Want to score your big break in Hollywood?
US director Jon Chu wants you to audition for Hollywood film Crazy Rich Asians
Do you want to be in a Hollywood production?
US director Jon Chu, 37, is looking for Asian faces to be part of his new film, Crazy Rich Asians, based on Singaporean Kevin Kwan's best-selling 2013 novel about wealthy Chinese families.
From now to Feb 10, if you are of Asian descent and want to be in a Hollywood film, post a video of yourself on Facebook, Twitter or YouTube with the hashtag #CrazyRichAsiansCasting for a chance to be part of the film.
The adaptation is a comedy about the lavish lifestyles of the ultra wealthy in Singapore, Hong Kong and Shanghai, as seen through the eyes of an American-born Chinese woman meeting her Singaporean boyfriend's high-society family for the first time.
Chu told The New Paper in a telephone interview that he is still searching for cast members.
He said: "We have been working with casting directors from all over, from Singapore, Hong Kong, Malaysia, the US, Europe... we have seen so many videos.
"Maybe we won't find the people we want, maybe we will find the biggest star. The search is intensive as this is a Hollywood project that we have never seen before."
He added that he specifically wanted local talents as the story is set in Singapore.
Chu said the team has been in talks with several actors here, but he cannot reveal who they are.
He stressed that Crazy Rich Asians, which will be largely filmed in Singapore, is a very personal project as the theme of the identities of a Chinese person growing up in the US reflects his upbringing.
Chu said: "My mum is from Taiwan, my dad is from China, and I'm born in the US. My family has been running a Chinese restaurant in the US for 46 years."
Like his protagonist, Rachel, who experienced Chinese culture when she travelled to Singapore, Chu said his first real encounter with Chinese tradition was when he went to Taiwan for the first time at the age of nine.
"It was like Alice In Wonderland, finding oneself in a weird way," he said.
"I didn't know what my identity was at that time, yet I felt like I was home.
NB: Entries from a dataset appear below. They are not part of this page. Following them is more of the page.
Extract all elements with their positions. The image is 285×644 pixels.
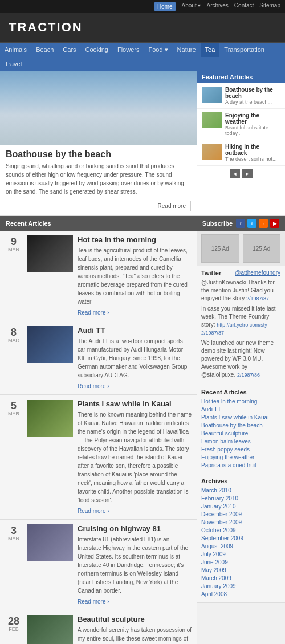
cat-flowers[interactable]: Flowers (113, 43, 144, 57)
cat-animals[interactable]: Animals (0, 43, 31, 57)
recent-sidebar: Recent Articles Hot tea in the morning A… (197, 385, 285, 474)
featured-item-1-sub: A day at the beach... (225, 99, 280, 105)
archive-may2009[interactable]: May 2009 (201, 567, 280, 573)
topnav-about[interactable]: About ▾ (182, 2, 201, 11)
archive-aug2009[interactable]: August 2009 (201, 543, 280, 549)
rss-icon[interactable]: r (259, 219, 268, 228)
archive-dec2009[interactable]: December 2009 (201, 511, 280, 517)
archive-apr2008[interactable]: April 2008 (201, 591, 280, 597)
topnav-home[interactable]: Home (154, 2, 176, 11)
article-content-4: Cruising on highway 81 Interstate 81 (ab… (78, 524, 192, 605)
featured-item-3-title: Hiking in the outback (225, 144, 280, 156)
article-readmore-3[interactable]: Read more (78, 508, 109, 514)
tweet-link-2[interactable]: http://url.yetro.com/sty 2/1987/87 (201, 322, 267, 336)
cat-travel[interactable]: Travel (0, 57, 26, 71)
archive-sep2009[interactable]: September 2009 (201, 535, 280, 541)
archive-jan2010[interactable]: January 2010 (201, 503, 280, 510)
date-day-2: 8 (5, 327, 23, 337)
article-title-2: Audi TT (78, 326, 192, 335)
featured-thumb-3 (202, 144, 222, 160)
hero-read-more-link[interactable]: Read more (153, 201, 191, 211)
recent-articles-header: Recent Articles Subscribe f t r ▶ (0, 216, 285, 231)
twitter-tweet-2: In case you missed it late last week, Th… (201, 305, 280, 337)
date-day-5: 28 (5, 616, 23, 626)
recent-link-7[interactable]: Fresh poppy seeds (201, 446, 280, 453)
cat-cooking[interactable]: Cooking (81, 43, 113, 57)
featured-item-3[interactable]: Hiking in the outback The desert soil is… (197, 140, 285, 166)
recent-link-9[interactable]: Paprica is a dried fruit (201, 462, 280, 468)
ad-box-2[interactable]: 125 Ad (243, 234, 281, 263)
recent-link-4[interactable]: Boathouse by the beach (201, 422, 280, 429)
cat-cars[interactable]: Cars (58, 43, 80, 57)
recent-link-8[interactable]: Enjoying the weather (201, 454, 280, 460)
featured-item-2[interactable]: Enjoying the weather Beautiful substitut… (197, 109, 285, 140)
recent-link-6[interactable]: Lemon balm leaves (201, 438, 280, 445)
articles-list: 9 MAR Hot tea in the morning Tea is the … (0, 231, 197, 644)
date-col-4: 3 MAR (5, 524, 23, 605)
archives-section: Archives March 2010 February 2010 Januar… (197, 474, 285, 603)
date-day-3: 5 (5, 401, 23, 411)
twitter-tweet-1: @JustinKownacki Thanks for the mention J… (201, 279, 280, 303)
recent-sidebar-list: Hot tea in the morning Audi TT Plants I … (201, 398, 280, 468)
cat-food[interactable]: Food ▾ (144, 43, 172, 57)
site-logo: TRACTION (9, 20, 276, 35)
featured-header: Featured Articles (197, 71, 285, 83)
article-title-5: Beautiful sculpture (78, 615, 192, 623)
archive-mar2009[interactable]: March 2009 (201, 575, 280, 581)
article-readmore-4[interactable]: Read more (78, 598, 109, 605)
article-readmore-1[interactable]: Read more (78, 309, 109, 316)
featured-prev-button[interactable]: ◄ (230, 169, 240, 178)
date-col-5: 28 FEB (5, 615, 23, 644)
date-month-5: FEB (5, 626, 23, 632)
article-thumb-2 (27, 326, 73, 363)
recent-link-2[interactable]: Audi TT (201, 406, 280, 413)
archive-feb2010[interactable]: February 2010 (201, 495, 280, 502)
hero-text: Singing sand, whistling sand or barking … (0, 162, 197, 199)
cat-beach[interactable]: Beach (31, 43, 58, 57)
cat-tea[interactable]: Tea (201, 43, 220, 57)
article-row-5: 28 FEB Beautiful sculpture A wonderful s… (0, 610, 197, 644)
hero-title: Boathouse by the beach (0, 145, 197, 162)
recent-link-1[interactable]: Hot tea in the morning (201, 398, 280, 405)
featured-item-1[interactable]: Boathouse by the beach A day at the beac… (197, 83, 285, 109)
archive-mar2010[interactable]: March 2010 (201, 487, 280, 494)
category-nav: Animals Beach Cars Cooking Flowers Food … (0, 43, 285, 71)
twitter-icon[interactable]: t (247, 219, 256, 228)
date-month-2: MAR (5, 337, 23, 343)
site-header: TRACTION (0, 13, 285, 43)
featured-item-1-title: Boathouse by the beach (225, 87, 280, 99)
cat-nature[interactable]: Nature (173, 43, 201, 57)
archive-jan2009[interactable]: January 2009 (201, 583, 280, 589)
cat-transportation[interactable]: Transportation (219, 43, 269, 57)
article-text-3: There is no known meaning behind the nam… (78, 410, 192, 504)
archive-oct2009[interactable]: October 2009 (201, 527, 280, 533)
recent-link-5[interactable]: Beautiful sculpture (201, 430, 280, 437)
tweet-link-3[interactable]: 2/1987/86 (237, 372, 260, 378)
tweet-link-1[interactable]: 2/1987/87 (246, 296, 269, 301)
featured-item-2-title: Enjoying the weather (225, 112, 280, 125)
topnav-sitemap[interactable]: Sitemap (259, 2, 280, 11)
youtube-icon[interactable]: ▶ (270, 219, 279, 228)
archives-list: March 2010 February 2010 January 2010 De… (201, 487, 280, 597)
subscribe-label: Subscribe (202, 220, 233, 227)
article-content-1: Hot tea in the morning Tea is the agricu… (78, 235, 192, 316)
recent-link-3[interactable]: Plants I saw while in Kauai (201, 414, 280, 421)
topnav-archives[interactable]: Archives (206, 2, 228, 11)
twitter-handle[interactable]: @atthemefoundry (235, 270, 280, 276)
archive-jun2009[interactable]: June 2009 (201, 559, 280, 565)
article-title-3: Plants I saw while in Kauai (78, 400, 192, 408)
featured-next-button[interactable]: ► (242, 169, 253, 178)
article-thumb-1 (27, 235, 73, 272)
article-readmore-2[interactable]: Read more (78, 383, 109, 389)
facebook-icon[interactable]: f (236, 219, 245, 228)
featured-thumb-2 (202, 112, 222, 128)
archive-jul2009[interactable]: July 2009 (201, 551, 280, 557)
ad-box-1[interactable]: 125 Ad (201, 234, 239, 263)
date-col-1: 9 MAR (5, 235, 23, 316)
archive-nov2009[interactable]: November 2009 (201, 519, 280, 525)
archives-title: Archives (201, 478, 280, 484)
featured-item-3-sub: The desert soil is hot... (225, 156, 280, 162)
topnav-contact[interactable]: Contact (234, 2, 254, 11)
date-day-1: 9 (5, 237, 23, 247)
top-nav: Home About ▾ Archives Contact Sitemap (0, 0, 285, 13)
It was such a clash of cultures."
Chu made his Hollywood feature film debut with Step Up 2: The Streets in 2008.
He directed the concert film Justin Bieber: Never Say Never (2011) and action flick G.I. Joe: Retaliation (2013).
Chu said he is aware of not turning his characters into caricatures.
"I'm very sensitive to making sure I represent the characters properly.
"We have people from all walks of life - heroes, villains, romantics - this film will break the mould of how Asians have been represented in Hollywood films."